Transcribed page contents

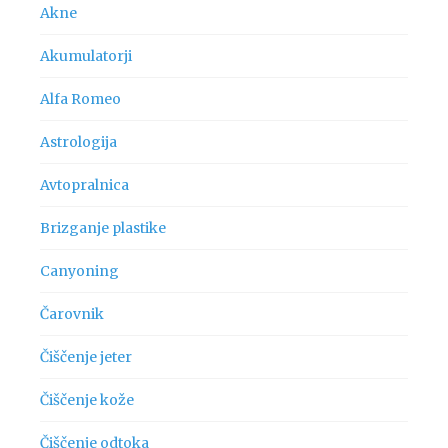
Akne
Akumulatorji
Alfa Romeo
Astrologija
Avtopralnica
Brizganje plastike
Canyoning
Čarovnik
Čiščenje jeter
Čiščenje kože
Čiščenje odtoka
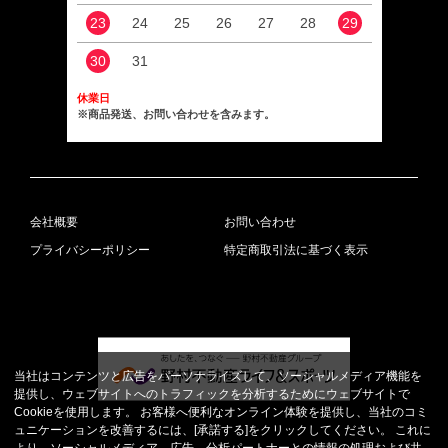
23
24
25
26
27
28
29
27
30
31
休業日
※商品発送、お問い合わせを含みます。
会社概要
お問い合わせ
プライバシーポリシー
特定商取引法に基づく表示
当社はコンテンツと広告をパーソナライズして、ソーシャルメディア機能を
提供し、ウェブサイトへのトラフィックを分析するためにウェブサイトで
Cookieを使用します。 お客様へ便利なオンライン体験を提供し、当社のコミ
ュニケーションを改善するには、[承諾する]をクリックしてください。 これに
より、ソーシャルメディア、広告、分析パートナーとの情報の処理および共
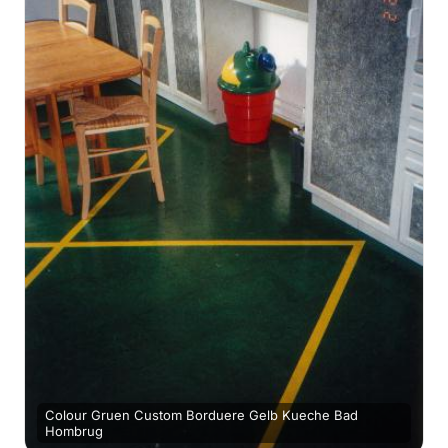
Colour Gruen Custom Borduere Gelb Kueche Bad
Hombrug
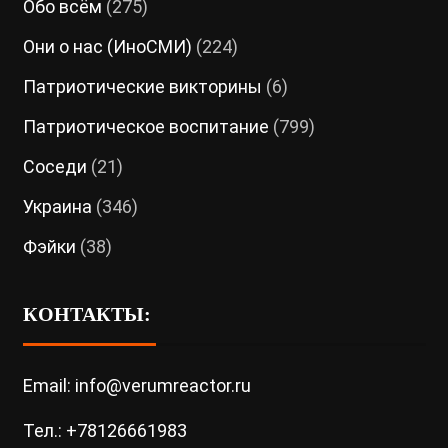
Обо всём
(275)
Они о нас (ИноСМИ)
(224)
Патриотические викторины
(6)
Патриотическое воспитание
(799)
Соседи
(21)
Украина
(346)
Фэйки
(38)
КОНТАКТЫ:
Email: info@verumreactor.ru
Тел.: +78126661983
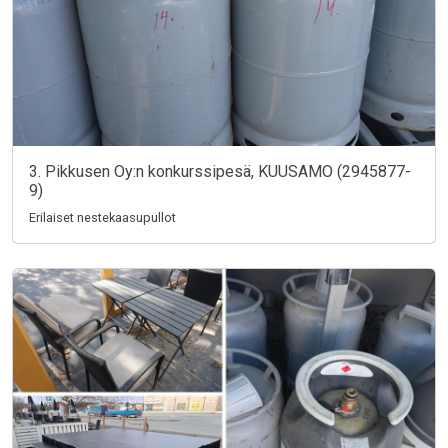
3. Pikkusen Oy:n konkurssipesä, KUUSAMO (2945877-
9)
Erilaiset nestekaasupullot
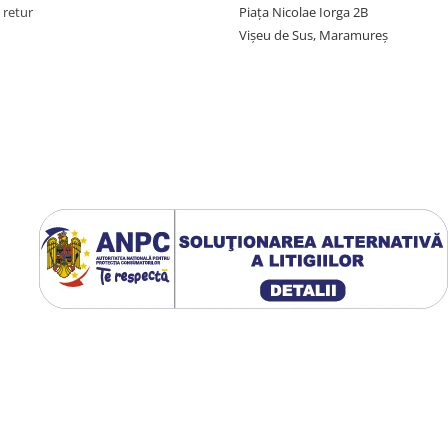
 retur
Piața Nicolae Iorga 2B
Vișeu de Sus, Maramureș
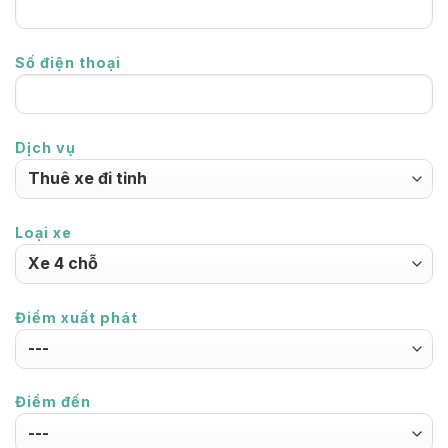
Số điện thoại
Dịch vụ
Loại xe
Điểm xuất phát
Điểm đến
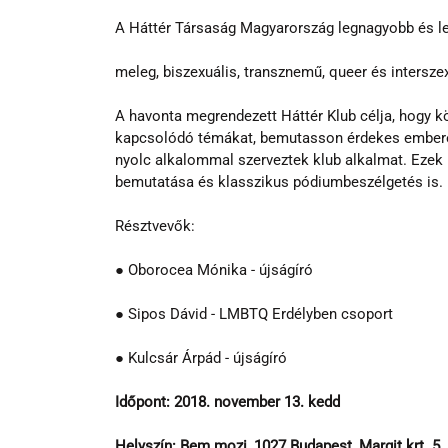
A Háttér Társaság Magyarország legnagyobb és le
meleg, biszexuális, transznemű, queer és interszex
A havonta megrendezett Háttér Klub célja, hogy 
kapcsolódó témákat, bemutasson érdekes emberek
nyolc alkalommal szerveztek klub alkalmat. Ezek k
bemutatása és klasszikus pódiumbeszélgetés is.
Résztvevők:
● Oborocea Mónika - újságíró
● Sipos Dávid - LMBTQ Erdélyben csoport
● Kulcsár Árpád - újságíró
Időpont: 2018. november 13. kedd
Helyszín: Bem mozi, 1027 Budapest, Margit krt. 5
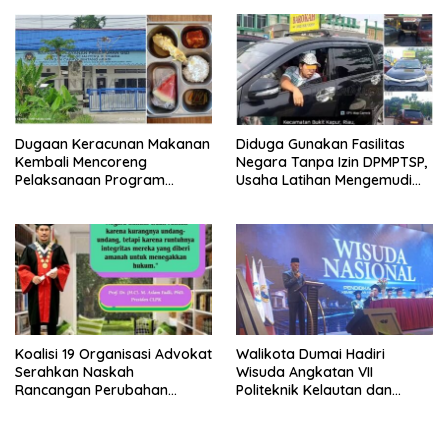
Dugaan Keracunan di Dumai
Berintegritas, dan Tidak
Berkompromi terhadap
Penegakan Hukum
Dugaan Keracunan Makanan
Diduga Gunakan Fasilitas
Kembali Mencoreng
Negara Tanpa Izin DPMPTSP,
Pelaksanaan Program
Usaha Latihan Mengemudi
Makan Bergizi Gratis (MBG)
‘Barokah’ Disorot, Instruktur
di SPPG Sehat Sejahtera
Sempat Intimidasi Wartawan
Bersama Kota Dumai
Koalisi 19 Organisasi Advokat
Walikota Dumai Hadiri
Serahkan Naskah
Wisuda Angkatan VII
Rancangan Perubahan
Politeknik Kelautan dan
Undang-Undang Advokat
Perikanan Dumai
kepada Kementerian Hukum
RI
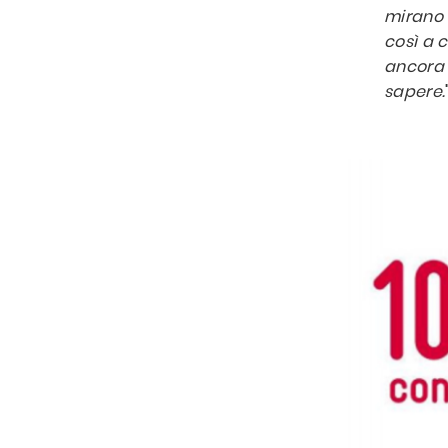
mirano a
così a c
ancora a
sapere.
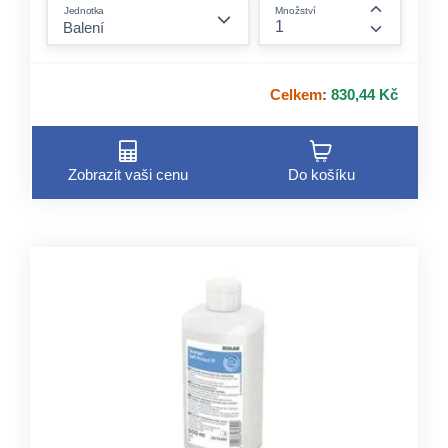
form.decrease-amount
Jednotka
Množství
form.incre
Celkem
:
830,44 Kč
Zobrazit vaši cenu
Do košíku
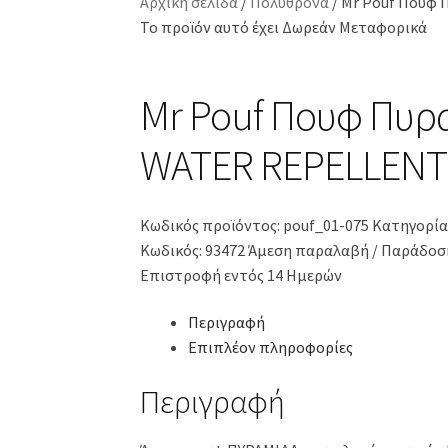
Αρχική σελίδα
/
Πολυθρόνα
/
Mr Pouf Πουφ 
Το προϊόν αυτό έχει Δωρεάν Μεταφορικά
Mr Pouf Πουφ Πυρα
WATER REPELLENT
Κωδικός προϊόντος:
pouf_01-075
Κατηγορία
Κωδικός: 93472
Άμεση παραλαβή / Παράδοση
Επιστροφή εντός 14 Ημερών
Περιγραφή
Επιπλέον πληροφορίες
Περιγραφή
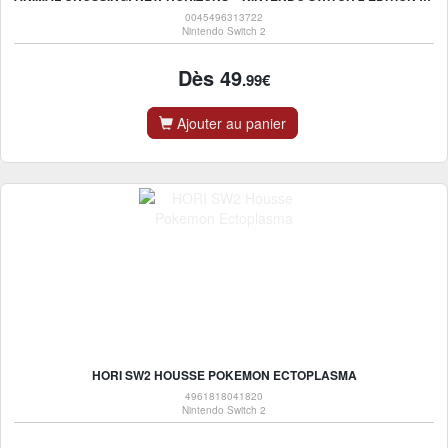
0045496313722
Nintendo Switch 2
Dès 49
.99€
Ajouter au panier
HORI SW2 HOUSSE POKEMON ECTOPLASMA
4961818041820
Nintendo Switch 2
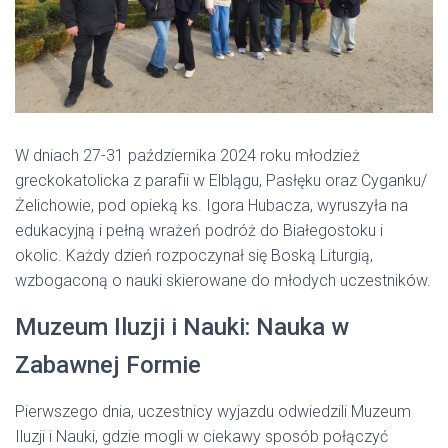
W dniach 27-31 października 2024 roku młodzież
greckokatolicka z parafii w Elblągu, Pasłęku oraz Cyganku/
Żelichowie, pod opieką ks. Igora Hubacza, wyruszyła na
edukacyjną i pełną wrażeń podróż do Białegostoku i
okolic. Każdy dzień rozpoczynał się Boską Liturgią,
wzbogaconą o nauki skierowane do młodych uczestników.
Muzeum Iluzji i Nauki: Nauka w
Zabawnej Formie
Pierwszego dnia, uczestnicy wyjazdu odwiedzili Muzeum
Iluzji i Nauki, gdzie mogli w ciekawy sposób połączyć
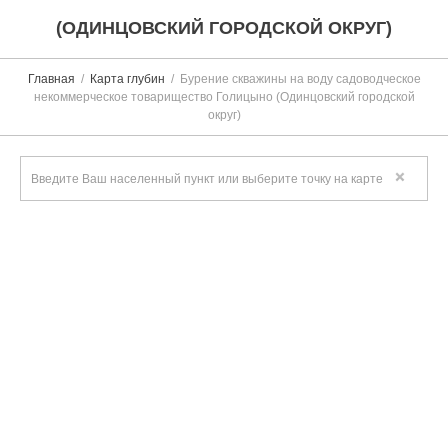
(ОДИНЦОВСКИЙ ГОРОДСКОЙ ОКРУГ)
Главная
Карта глубин
Бурение скважины на воду садоводческое
некоммерческое товарищество Голицыно (Одинцовский городской
округ)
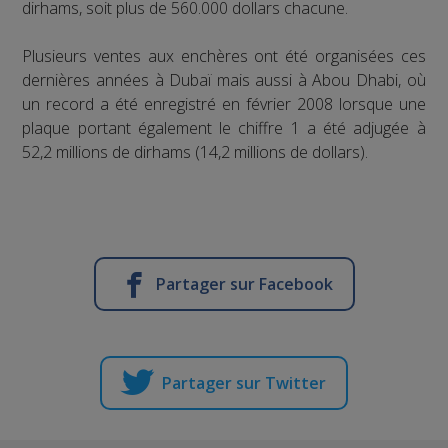
dirhams, soit plus de 560.000 dollars chacune.
Plusieurs ventes aux enchères ont été organisées ces
dernières années à Dubaï mais aussi à Abou Dhabi, où
un record a été enregistré en février 2008 lorsque une
plaque portant également le chiffre 1 a été adjugée à
52,2 millions de dirhams (14,2 millions de dollars).
Partager sur Facebook
Partager sur Twitter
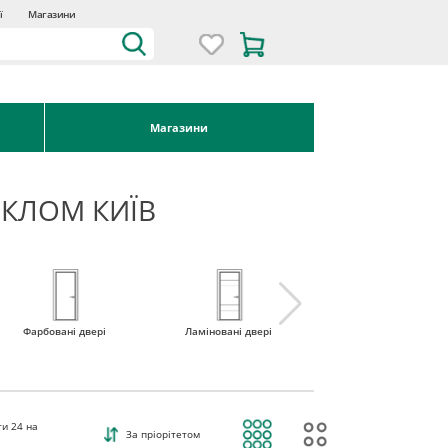
ї
Магазини
Магазини
СКЛОМ КИЇВ
Фарбовані двері
Ламіновані двері
Міжкімнатні двері 
наявності
ти
24
на
За пріорітетом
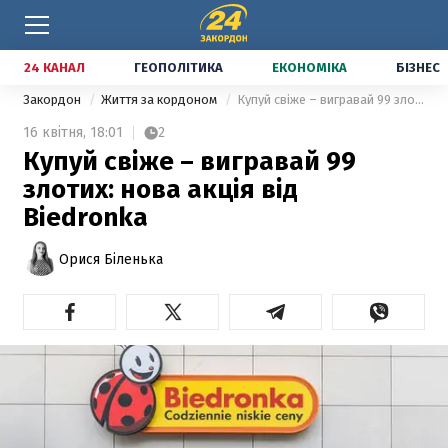
24 КАНАЛ
ГЕОПОЛІТИКА
ЕКОНОМІКА
БІЗНЕС
Закордон
Життя за кордоном
Купуй свіже – вигравай 99 злотих: нова акція від Biedronka
16 квітня,
18:01
2
Купуй свіже – вигравай 99
злотих: нова акція від
Biedronka
Орися Біленька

**Exercise details**
The answer should match the data above word for word, with no pictures in it.

**Written answer**
Akne
Akumulatorji
Alfa Romeo
Astrologija
Avtopralnica
Brizganje plastike
Canyoning
Čarovnik
Čiščenje jeter
Čiščenje kože
Čiščenje odtoka
23
24
25
26
27
28
29
27
30
31
休業日
※商品発送、お問い合わせを含みます。
会社概要
お問い合わせ
プライバシーポリシー
特定商取引法に基づく表示
当社はコンテンツと広告をパーソナライズして、ソーシャルメディア機能を
提供し、ウェブサイトへのトラフィックを分析するためにウェブサイトで
Cookieを使用します。 お客様へ便利なオンライン体験を提供し、当社のコミ
ュニケーションを改善するには、[承諾する]をクリックしてください。 これに
より、ソーシャルメディア、広告、分析パートナーとの情報の処理および共
Colour Gruen Custom Borduere Gelb Kueche Bad
Hombrug
Обо всём
(275)
Они о нас (ИноСМИ)
(224)
Патриотические викторины
(6)
Патриотическое воспитание
(799)
Соседи
(21)
Украина
(346)
Фэйки
(38)
КОНТАКТЫ:
Email: info@verumreactor.ru
Тел.: +78126661983
3. Pikkusen Oy:n konkurssipesä, KUUSAMO (2945877-
9)
Erilaiset nestekaasupullot
 retur
Piața Nicolae Iorga 2B
Vișeu de Sus, Maramureș
Số điện thoại
Dịch vụ
Loại xe
Điểm xuất phát
Điểm đến
A Háttér Társaság Magyarország legnagyobb és le
meleg, biszexuális, transznemű, queer és interszex
A havonta megrendezett Háttér Klub célja, hogy 
kapcsolódó témákat, bemutasson érdekes emberek
nyolc alkalommal szerveztek klub alkalmat. Ezek k
bemutatása és klasszikus pódiumbeszélgetés is.
Résztvevők:
● Oborocea Mónika - újságíró
● Sipos Dávid - LMBTQ Erdélyben csoport
● Kulcsár Árpád - újságíró
Időpont: 2018. november 13. kedd
Helyszín: Bem mozi, 1027 Budapest, Margit krt. 5
Dugaan Keracunan di Dumai
Berintegritas, dan Tidak
Berkompromi terhadap
Penegakan Hukum
Dugaan Keracunan Makanan
Diduga Gunakan Fasilitas
Kembali Mencoreng
Negara Tanpa Izin DPMPTSP,
Pelaksanaan Program
Usaha Latihan Mengemudi
Makan Bergizi Gratis (MBG)
‘Barokah’ Disorot, Instruktur
di SPPG Sehat Sejahtera
Sempat Intimidasi Wartawan
Bersama Kota Dumai
Koalisi 19 Organisasi Advokat
Walikota Dumai Hadiri
Serahkan Naskah
Wisuda Angkatan VII
Rancangan Perubahan
Politeknik Kelautan dan
Undang-Undang Advokat
Perikanan Dumai
kepada Kementerian Hukum
RI
mirano a
così a c
ancora a
sapere.
form.decrease-amount
Jednotka
Množství
form.incre
Celkem
:
830,44 Kč
Zobrazit vaši cenu
Do košíku
Αρχική σελίδα
/
Πολυθρόνα
/
Mr Pouf Πουφ 
Το προϊόν αυτό έχει Δωρεάν Μεταφορικά
Mr Pouf Πουφ Πυρα
WATER REPELLENT
Κωδικός προϊόντος:
pouf_01-075
Κατηγορία
Κωδικός: 93472
Άμεση παραλαβή / Παράδοση
Επιστροφή εντός 14 Ημερών
Περιγραφή
Επιπλέον πληροφορίες
Περιγραφή
0045496313722
Nintendo Switch 2
Dès 49
.99€
Ajouter au panier
HORI SW2 HOUSSE POKEMON ECTOPLASMA
4961818041820
Nintendo Switch 2
W dniach 27-31 października 2024 roku młodzież
greckokatolicka z parafii w Elblągu, Pasłęku oraz Cyganku/
Żelichowie, pod opieką ks. Igora Hubacza, wyruszyła na
edukacyjną i pełną wrażeń podróż do Białegostoku i
okolic. Każdy dzień rozpoczynał się Boską Liturgią,
wzbogaconą o nauki skierowane do młodych uczestników.
Muzeum Iluzji i Nauki: Nauka w
Zabawnej Formie
Pierwszego dnia, uczestnicy wyjazdu odwiedzili Muzeum
Iluzji i Nauki, gdzie mogli w ciekawy sposób połączyć
(ОДИНЦОВСКИЙ ГОРОДСКОЙ ОКРУГ)
Главная
Карта глубин
Бурение скважины на воду садоводческое
некоммерческое товарищество Голицыно (Одинцовский городской
округ)
dirhams, soit plus de 560.000 dollars chacune.
Plusieurs ventes aux enchères ont été organisées ces
dernières années à Dubaï mais aussi à Abou Dhabi, où
un record a été enregistré en février 2008 lorsque une
plaque portant également le chiffre 1 a été adjugée à
52,2 millions de dirhams (14,2 millions de dollars).
Partager sur Facebook
Partager sur Twitter
ї
Магазини
Магазини
СКЛОМ КИЇВ
Фарбовані двері
Ламіновані двері
Міжкімнатні двері 
наявності
ти
24
на
За пріорітетом
24 КАНАЛ
ГЕОПОЛІТИКА
ЕКОНОМІКА
БІЗНЕС
Закордон
Життя за кордоном
Купуй свіже – вигравай 99 злотих: нова акція від Biedronka
16 квітня,
18:01
2
Купуй свіже – вигравай 99
злотих: нова акція від
Biedronka
Орися Біленька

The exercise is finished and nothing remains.